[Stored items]
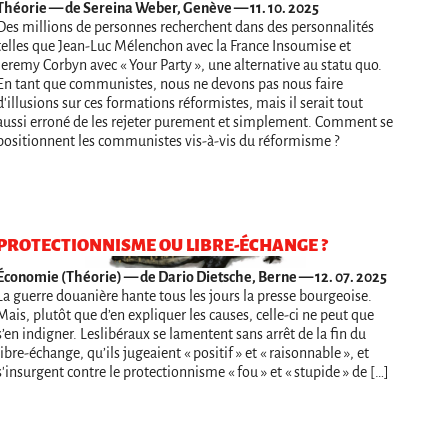
Théorie
— de Sereina Weber, Genève — 11. 10. 2025
Des millions de personnes recherchent dans des personnalités
telles que Jean-Luc Mélenchon avec la France Insoumise et
Jeremy Corbyn avec « Your Party », une alternative au statu quo.
En tant que communistes, nous ne devons pas nous faire
d'illusions sur ces formations réformistes, mais il serait tout
aussi erroné de les rejeter purement et simplement. Comment se
positionnent les communistes vis-à-vis du réformisme ?
PROTECTIONNISME OU LIBRE-ÉCHANGE ?
Économie (Théorie)
— de Dario Dietsche, Berne — 12. 07. 2025
La guerre douanière hante tous les jours la presse bourgeoise.
Mais, plutôt que d’en expliquer les causes, celle-ci ne peut que
s’en indigner. Leslibéraux se lamentent sans arrêt de la fin du
libre-échange, qu’ils jugeaient « positif » et « raisonnable », et
s'insurgent contre le protectionnisme « fou » et « stupide » de […]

-- TASK DIRECTIONS --
Using the entries above, work out the number of lines that hold the word "communistes" and write it with no other words.

-- YOUR RESPONSE --
2